New York deliveryman awarded $900,000 after 16 years of anti-Semitic harassment

Restaurant manager would pass gas in front of deliveryman, joking that it was Zyklon B used to gas Jews during the Holocaust.

Lower Manhattan skyline 390 (photo credit: REUTERS/Gary Hershorn)
Lower Manhattan skyline 390
(photo credit: REUTERS/Gary Hershorn)
A New York restaurant deliveryman was awarded a $900,000 jury verdict for enduring 16 years of anti-Semitic harassment by three supervisors.
The jury in Brooklyn federal court reached a verdict in favor of Adam Wiercinski on Oct. 24 in four hours, the New York Post reported Monday.
One manager at the Mangia 57 restaurant in Manhattan would pass gas in front of Wiercinski and then joke that it was Zyklon B, used in the Nazi gas chambers during the Holocaust, the Post reported citing the lawsuit.

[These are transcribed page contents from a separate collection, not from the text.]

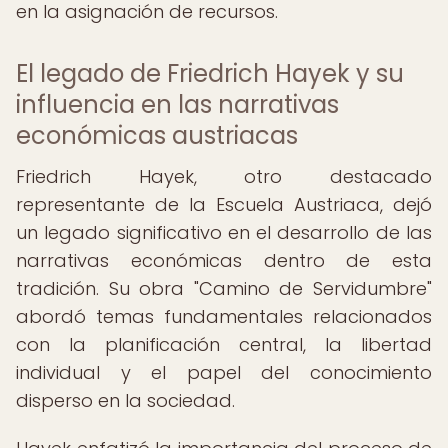
en la asignación de recursos.
El legado de Friedrich Hayek y su
influencia en las narrativas
económicas austriacas
Friedrich Hayek, otro destacado
representante de la Escuela Austriaca, dejó
un legado significativo en el desarrollo de las
narrativas económicas dentro de esta
tradición. Su obra "Camino de Servidumbre"
abordó temas fundamentales relacionados
con la planificación central, la libertad
individual y el papel del conocimiento
disperso en la sociedad.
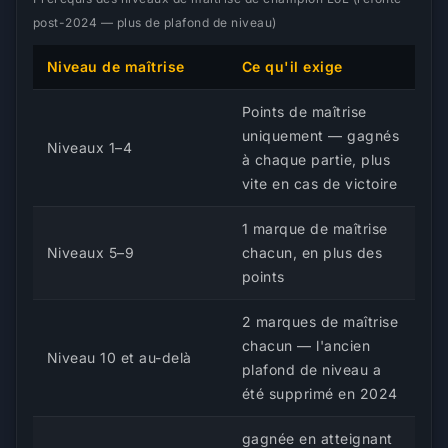
post-2024 — plus de plafond de niveau)
Niveau de maîtrise
Ce qu'il exige
Points de maîtrise
uniquement — gagnés
Niveaux 1–4
à chaque partie, plus
vite en cas de victoire
1 marque de maîtrise
Niveaux 5–9
chacun, en plus des
points
2 marques de maîtrise
chacun — l'ancien
Niveau 10 et au-delà
plafond de niveau a
été supprimé en 2024
gagnée en atteignant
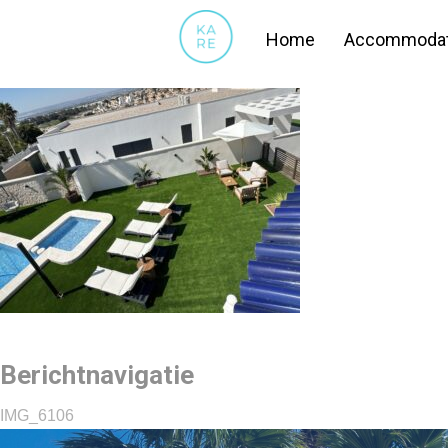
IMG_6106
Home
Accommodat
Berichtnavigatie
IMG_6106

Much of Wiercinski’s father’s family died at the hands of the Nazis, he told the newspaper. He said he had to explain what Zyklon B was to the jury, because they were “very young.”

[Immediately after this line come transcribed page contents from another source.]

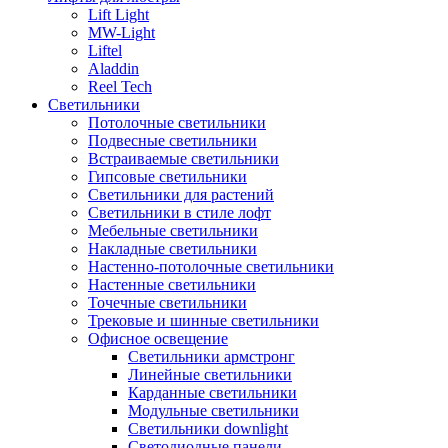
Lift Light
MW-Light
Liftel
Aladdin
Reel Tech
Светильники
Потолочные светильники
Подвесные светильники
Встраиваемые светильники
Гипсовые светильники
Светильники для растений
Светильники в стиле лофт
Мебельные светильники
Накладные светильники
Настенно-потолочные светильники
Настенные светильники
Точечные светильники
Трековые и шинные светильники
Офисное освещение
Светильники армстронг
Линейные светильники
Карданные светильники
Модульные светильники
Светильники downlight
Светодиодные панели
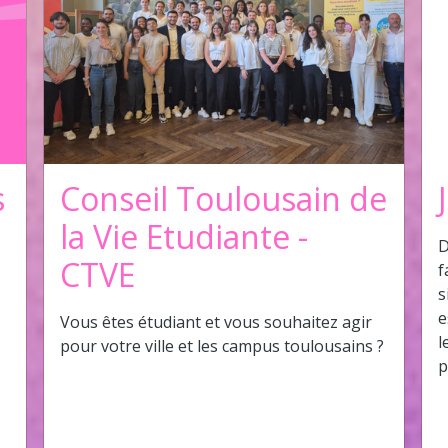
s
Conseil Toulousain de
la Vie Etudiante -
D
CTVE
f
s
e
Vous êtes étudiant et vous souhaitez agir
l
pour votre ville et les campus toulousains ?
p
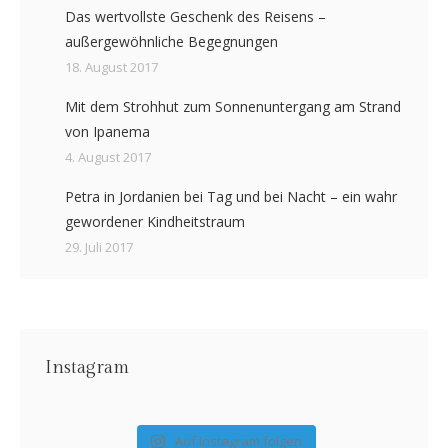
Das wertvollste Geschenk des Reisens –
außergewöhnliche Begegnungen
18. August 2017
Mit dem Strohhut zum Sonnenuntergang am Strand
von Ipanema
4. August 2017
Petra in Jordanien bei Tag und bei Nacht – ein wahr
gewordener Kindheitstraum
29. Juli 2017
Instagram
Auf Instagram folgen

“When I explain how it was used in the gas chambers, they were very serious. Everybody [in the courtroom] was silent,” he told the Post.
Supervisors also called him a “dirty Jew” and threw pennies at him while making anti-Semitic comments; they also docked his tips.
Wiercinski did not quit because he felt he was too old to get a new job, his attorney, Matthew Blit, told the newspaper.